É claro que a ideia de que as nações da UE vão "debater" as vacinas obrigatórias é uma piada, é mais provável que as façam cumprir não importa o quê.
Mas qualquer debate real e racional acabou assim que a UE e os fabricantes de vacinas admitiram ambos que as vacinas não funcionam.
Por qualquer definição anterior a 2021, as "vacinas" Covid não são realmente vacinas. Desde o início, tem sido amplamente admitido que não o impedem de contrair a doença, e que não o impedem de a espalhar.
Todos os dias ouvimos falar de uma pessoa famosa ou outro teste positivo "apesar de ter sido vacinado".
A UE já deu a entender que os seus passes de vacinação (que, ironicamente, parecem ter estado a planear durante "dois ou três anos", apesar de von der Leyen afirmar que nunca viram a pandemia chegar), expirarão dentro de nove meses.
Porque expirarão?
Porque a "protecção" alegadamente conferida pela vacina se desgasta.
Com que rapidez é que se desgasta?
Eles não fazem ideia.
O alegado aparecimento da variante Omicron torna a situação ainda pior, do ponto de vista do estabelecimento. De facto, poderia argumentar-se que a primeira verdadeira vítima do surto de Omicron foi a coesão narrativa.
Os peritos já estão a advertir que a variante Omicron pode ser resistente às vacinas, e o CEO da Moderna acrescentou ontem a sua voz a este refrão, dizendo:
Penso que vai ser uma queda material [na eficácia da vacina]. Só não sei quanto, porque precisamos de esperar pelos dados. Mas todos os cientistas com quem falei...são como se 'isto não vai ser bom'".

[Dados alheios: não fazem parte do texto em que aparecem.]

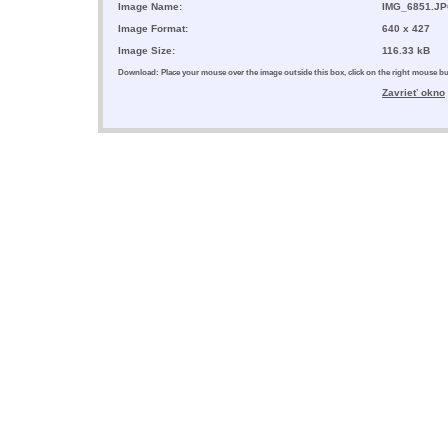
Image Name:
IMG_6851.J
Image Format:
640 x 427
Image Size:
116.33 kB
Download: Place your mouse over the image outside this box, click on the right mouse 
Zavrieť okno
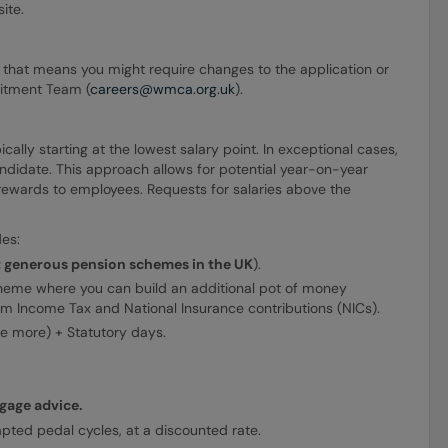
ite.
ion that means you might require changes to the application or
uitment Team (
careers@wmca.org.uk
).
lly starting at the lowest salary point. In exceptional cases,
ndidate. This approach allows for potential year-on-year
 rewards to employees. Requests for salaries above the
es:
t generous pension schemes in the UK
).
heme where you can build an additional pot of money
om Income Tax and National Insurance contributions (NICs).
se more) + Statutory days.
age advice.
apted pedal cycles, at a discounted rate.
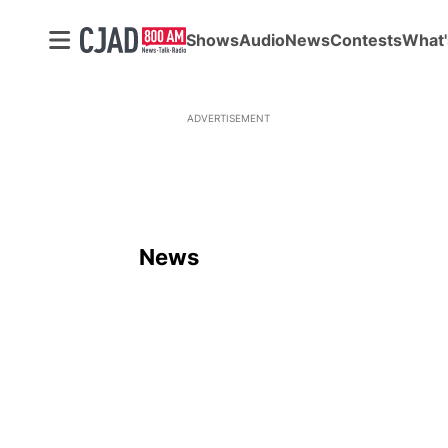
Shows
Audio
News
Contests
What'
ADVERTISEMENT
News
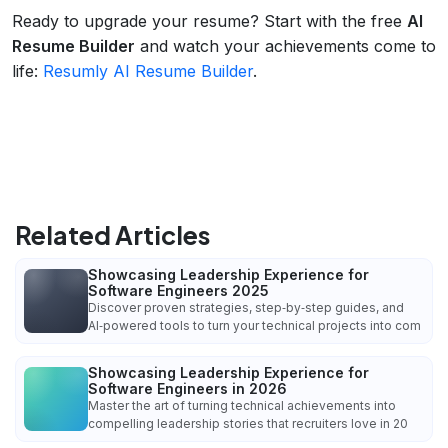
Ready to upgrade your resume? Start with the free
AI
Resume Builder
and watch your achievements come to
life:
Resumly AI Resume Builder
.
Related Articles
Showcasing Leadership Experience for
Software Engineers 2025
Discover proven strategies, step‑by‑step guides, and
AI‑powered tools to turn your technical projects into com
Showcasing Leadership Experience for
Software Engineers in 2026
Master the art of turning technical achievements into
compelling leadership stories that recruiters love in 20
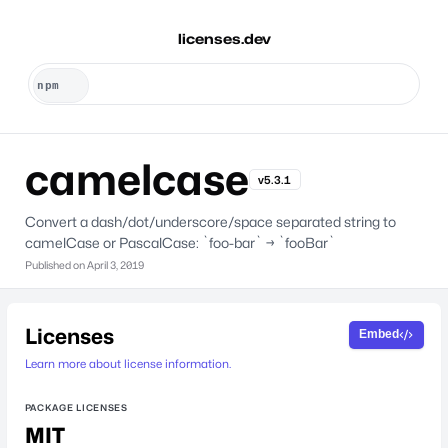
licenses.dev
camelcase
v5.3.1
Convert a dash/dot/underscore/space separated string to
camelCase or PascalCase: `foo-bar` → `fooBar`
Published on
April 3, 2019
Licenses
Embed
Learn more about license information.
PACKAGE LICENSES
MIT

Mesmo que estes avisos se revelem incorrectos, e a corrente dominante recuar subitamente e começar a relatar que as vacinas funcionam "melhor do que o esperado" para combater a Omicron, isso é irrelevante.
Acabam de admitir que as "vacinas" poderiam deixar de funcionar no momento em que houvesse uma nova mutação. E os vírus sofrem muitas mutações.

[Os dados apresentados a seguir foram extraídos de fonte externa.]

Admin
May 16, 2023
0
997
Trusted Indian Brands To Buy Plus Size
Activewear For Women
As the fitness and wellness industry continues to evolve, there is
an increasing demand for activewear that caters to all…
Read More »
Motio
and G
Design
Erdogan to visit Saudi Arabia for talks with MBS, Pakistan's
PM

Portanto, sabem que as vacinas não funcionam muito bem, sabem que vão passar, e sabem que qualquer nova mutação poderia impedi-los de funcionar completamente.
A única coisa que não sabem é quais são os efeitos secundários a longo prazo das vacinas, um facto admitido pela própria Pfizer nos seus contratos de fornecimento:
os efeitos a longo prazo e a eficácia da Vacina não são actualmente conhecidos e que pode haver efeitos adversos da Vacina que não são actualmente conhecidos
Agora, aqui está o termo de responsabilidade: Isto não é admitir que Covid19 é perigoso, a pandemia real ou de qualquer outra forma endossando a narrativa. Pelo contrário, e isto é importante, é salientar que mesmo nos seus próprios termos o plano do estabelecimento para a vacinação obrigatória não faz qualquer sentido.

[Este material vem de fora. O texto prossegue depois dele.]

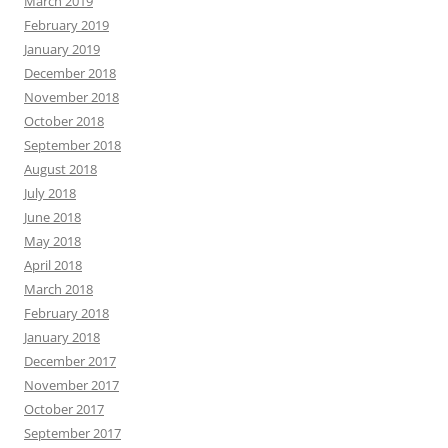
March 2019
February 2019
January 2019
December 2018
November 2018
October 2018
September 2018
August 2018
July 2018
June 2018
May 2018
April 2018
March 2018
February 2018
January 2018
December 2017
November 2017
October 2017
September 2017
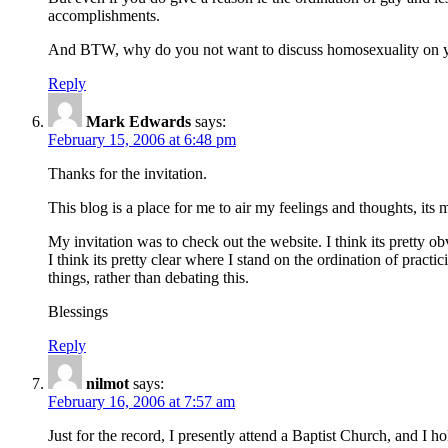
accomplishments.
And BTW, why do you not want to discuss homosexuality on yo
Reply
Mark Edwards
says:
February 15, 2006 at 6:48 pm
Thanks for the invitation.
This blog is a place for me to air my feelings and thoughts, its 
My invitation was to check out the website. I think its pretty 
I think its pretty clear where I stand on the ordination of pra
things, rather than debating this.
Blessings
Reply
nilmot
says:
February 16, 2006 at 7:57 am
Just for the record, I presently attend a Baptist Church, and I h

A narrativa actual é a seguinte:
- As vacinas não conferem imunidade nem impedem a transmissão.
- Que o efeito benéfico que elas têm se desgasta, não sabem quanto.
- Provavelmente não protegem contra novas variantes ou mutações.
- As vacinas têm efeitos secundários desconhecidos a longo prazo.
Estas não são ideias marginais ou teorias sem fundamento, são os supostos "factos" contraditórios da história da cobiça esquizofrénica.
Seguindo inteiramente as próprias palavras da corrente dominante, e completamente nos seus próprios termos, qualquer possível caso de vacinações obrigatórias está morto.
A "variante Omicron" matou-a, mesmo que nunca tenha matado mais nada.